I finished a couple more features to the PTR firmware this week. The primary
feature added was a command line interface for managing device settings over
USB serial. Currently this interface supports setting and showing individual
values, showing all values, resetting all values to default, and showing help
and version screens. Configurable values are node number, reboot duration, and
call duration. The following is a screenshot of the output of the
command in Minicom:
Initially this was useless because a power cycle knocked out all settings as they were stored in RAM. To fix this I added code to save the configuration to the ATmega’s EEPROM memory whenever a value is changed. The current firmware also stores the state of the node’s ports after a command is completed. This allows the device to restore to the previous state in the case of a power failure or equipment migration.
Along the way I learned more about the architecture of the ATmega.

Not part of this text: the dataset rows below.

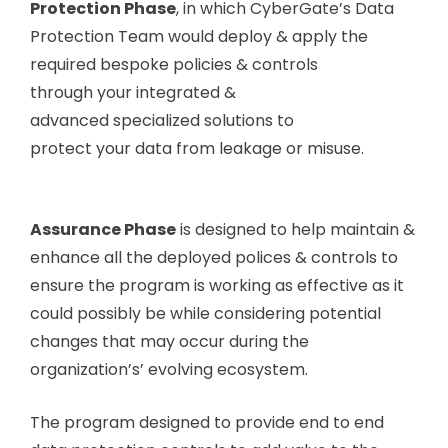
Protection Phase
, in which CyberGate’s Data
Protection Team would deploy & apply the
required bespoke policies & controls
through your integrated &
advanced specialized solutions to
protect your data from leakage or misuse.
Assurance Phase
is designed to help maintain &
enhance all the deployed polices & controls to
ensure the program is working as effective as it
could possibly be while considering potential
changes that may occur during the
organization’s’ evolving ecosystem.
The program designed to provide end to end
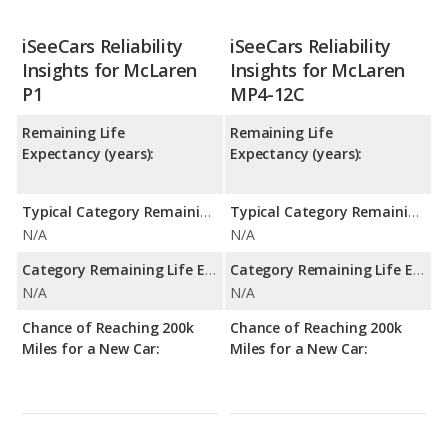
iSeeCars Reliability
iSeeCars Reliability
Insights for McLaren
Insights for McLaren
P1
MP4-12C
Remaining Life
Remaining Life
Expectancy (years):
Expectancy (years):
Typical Category Remaining Life Expectancy:
Typical Category Remaining Life Expectancy:
N/A
N/A
Category Remaining Life Expectancy Range:
Category Remaining Life Expectancy Range:
N/A
N/A
Chance of Reaching 200k
Chance of Reaching 200k
Miles for a New Car:
Miles for a New Car:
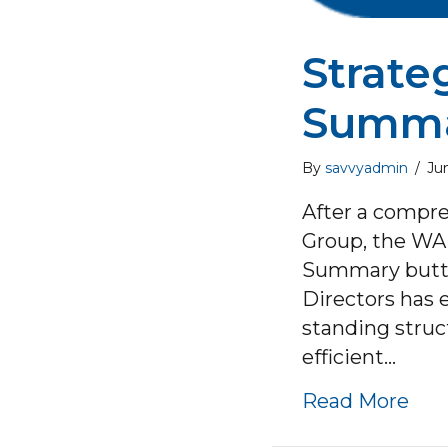
Strate
Summ
By
savvyadmin
/
Ju
After a compre
Group, the WA 
Summary button
Directors has 
standing struc
efficient…
abo
Read More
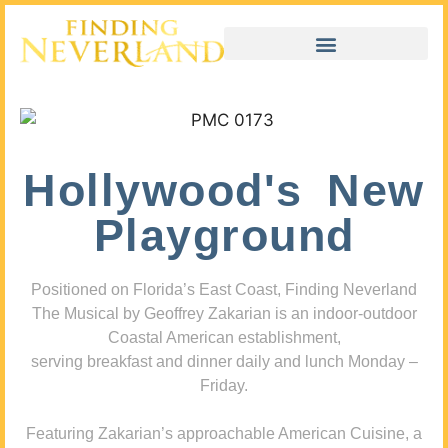
Hollywood's New
Playground
Positioned on Florida’s East Coast, Finding Neverland
The Musical by Geoffrey Zakarian is an indoor-outdoor
Coastal American establishment,
serving breakfast and dinner daily and lunch Monday –
Friday.
Featuring Zakarian’s approachable American Cuisine, a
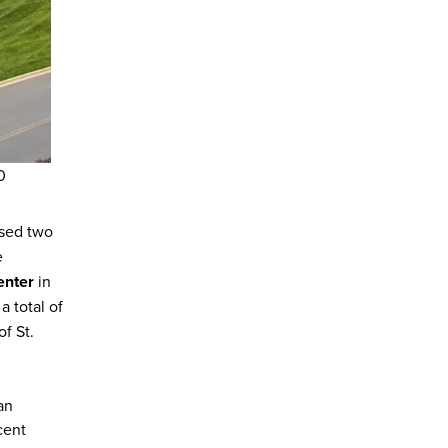
0
ased two
e
enter
in
a total of
of St.
an
cent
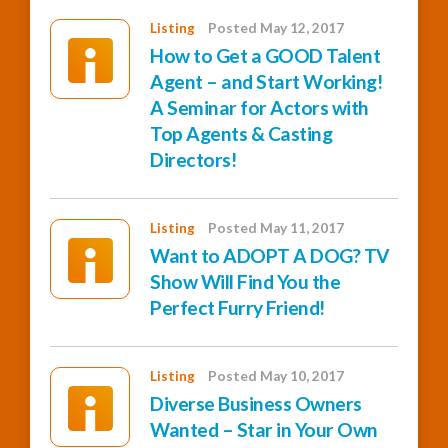
Listing
Posted May 12, 2017
How to Get a GOOD Talent
Agent – and Start Working!
A Seminar for Actors with
Top Agents & Casting
Directors!
Listing
Posted May 11, 2017
Want to ADOPT A DOG? TV
Show Will Find You the
Perfect Furry Friend!
Listing
Posted May 10, 2017
Diverse Business Owners
Wanted – Star in Your Own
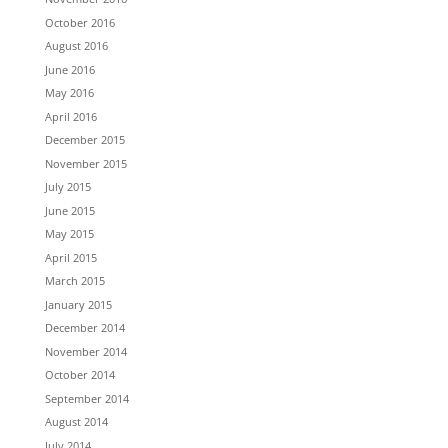
October 2016
August 2016
June 2016
May 2016
April 2016
December 2015
November 2015
July 2015
June 2015
May 2015
April 2015
March 2015
January 2015
December 2014
November 2014
October 2014
September 2014
August 2014
July 2014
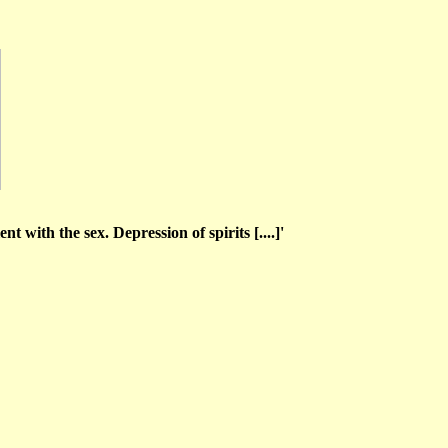
t with the sex. Depression of spirits [....]'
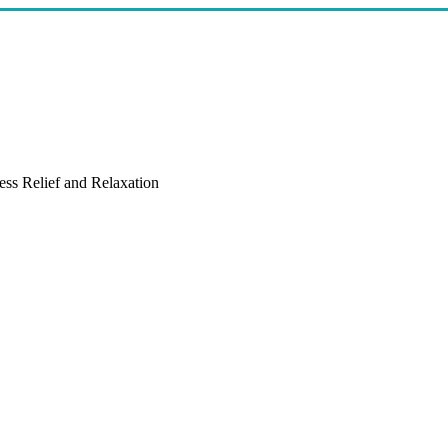
ess Relief and Relaxation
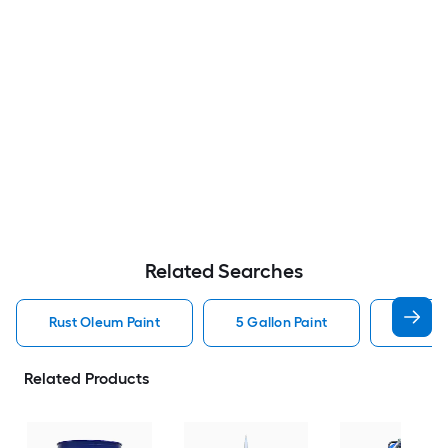
Related Searches
Rust Oleum Paint
5 Gallon Paint
Valspa
Related Products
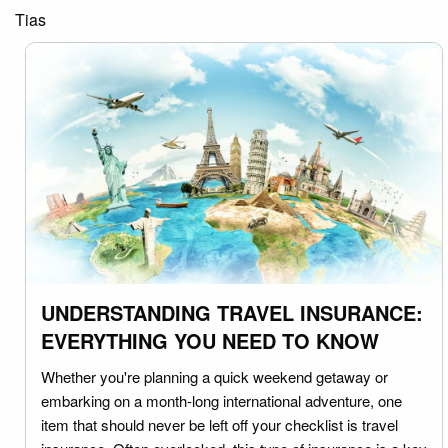
Tias
UNDERSTANDING TRAVEL INSURANCE:
EVERYTHING YOU NEED TO KNOW
Whether you're planning a quick weekend getaway or
embarking on a month-long international adventure, one
item that should never be left off your checklist is travel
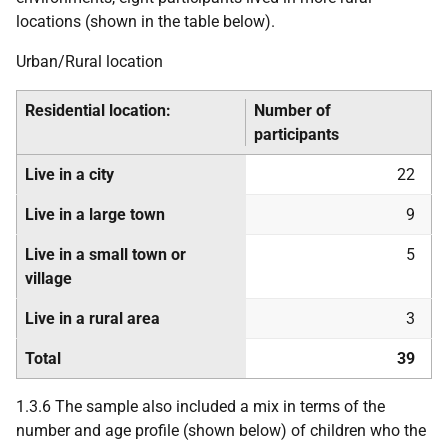
locations (shown in the table below).
Urban/Rural location
Residential location:
Number of
participants
Live in a city
22
Live in a large town
9
Live in a small town or
5
village
Live in a rural area
3
Total
39
1.3.6 The sample also included a mix in terms of the
number and age profile (shown below) of children who the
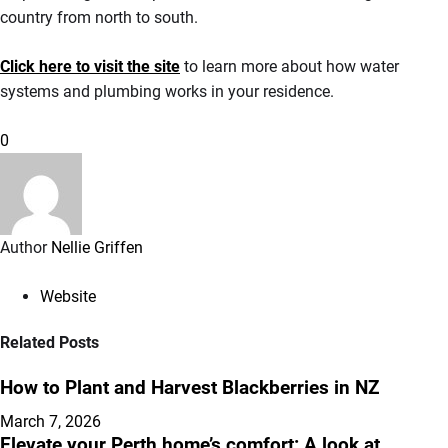
country from north to south.
Click here to visit the site
to learn more about how water
systems and plumbing works in your residence.
0
Author
Nellie Griffen
Website
Related Posts
How to Plant and Harvest Blackberries in NZ
March 7, 2026
Elevate your Perth home’s comfort: A look at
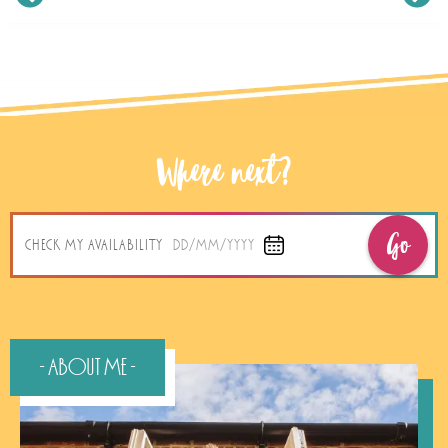
Where next?
Go
CHECK MY AVAILABILITY
DD/MM/YYYY
- About Me -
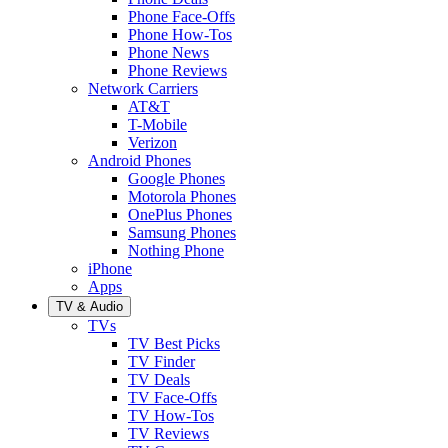
Phone Face-Offs
Phone How-Tos
Phone News
Phone Reviews
Network Carriers
AT&T
T-Mobile
Verizon
Android Phones
Google Phones
Motorola Phones
OnePlus Phones
Samsung Phones
Nothing Phone
iPhone
Apps
TV & Audio
TVs
TV Best Picks
TV Finder
TV Deals
TV Face-Offs
TV How-Tos
TV Reviews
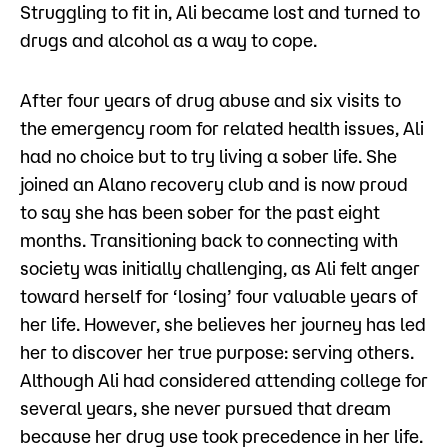
Struggling to fit in, Ali became lost and turned to
drugs and alcohol as a way to cope.
After four years of drug abuse and six visits to
the emergency room for related health issues, Ali
had no choice but to try living a sober life. She
joined an Alano recovery club and is now proud
to say she has been sober for the past eight
months. Transitioning back to connecting with
society was initially challenging, as Ali felt anger
toward herself for ‘losing’ four valuable years of
her life. However, she believes her journey has led
her to discover her true purpose: serving others.
Although Ali had considered attending college for
several years, she never pursued that dream
because her drug use took precedence in her life.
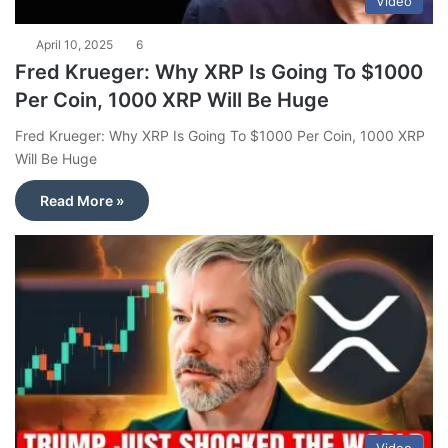
Video
April 10, 2025
6
Fred Krueger: Why XRP Is Going To $1000
Per Coin, 1000 XRP Will Be Huge
Fred Krueger: Why XRP Is Going To $1000 Per Coin, 1000 XRP
Will Be Huge
Read More »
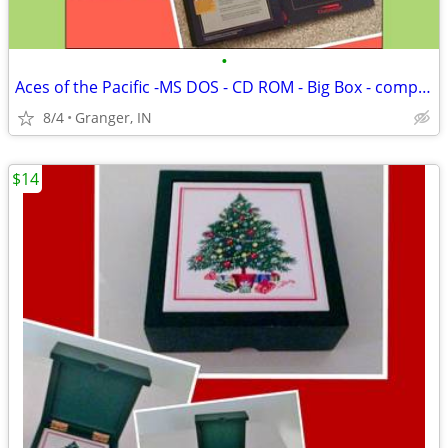
•
Aces of the Pacific -MS DOS - CD ROM - Big Box - complete
8/4
Granger, IN
$14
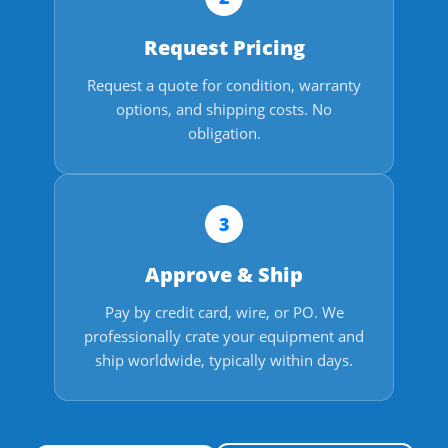
Request Pricing
Request a quote for condition, warranty
options, and shipping costs. No
obligation.
3
Approve & Ship
Pay by credit card, wire, or PO. We
professionally crate your equipment and
ship worldwide, typically within days.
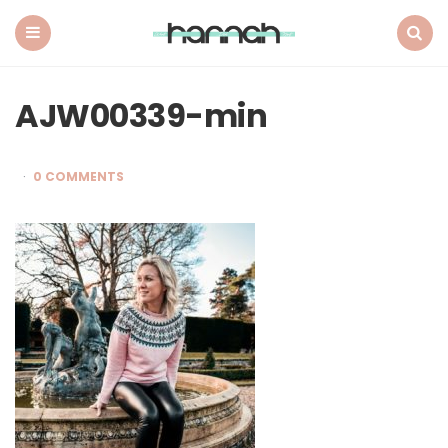
What
Hannah
Did
Menu
Search
Next
AJW00339-min
0 COMMENTS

After I added the initial command line code, the firmware’s data segment bloated to over 1kB. I did some research and found this was expected behavior because the AVR utilizes a modified Harvard architecture. Constant and literal values are copied to RAM on startup which causes a ton of memory to be wasted if these values are large. I was able to overcome this limitation by using the macros in AVR Libc pgmspace.h to store string literals in program space. Avr Libc provides several string functions that operate on strings stored in program space natively, so converting the existing code was very straightforward.
There is still much to be added before an initial release can be made. My next task is going to be to create a transmit interface for the PTR controller so confirmation tones can be sent back to the controller radio.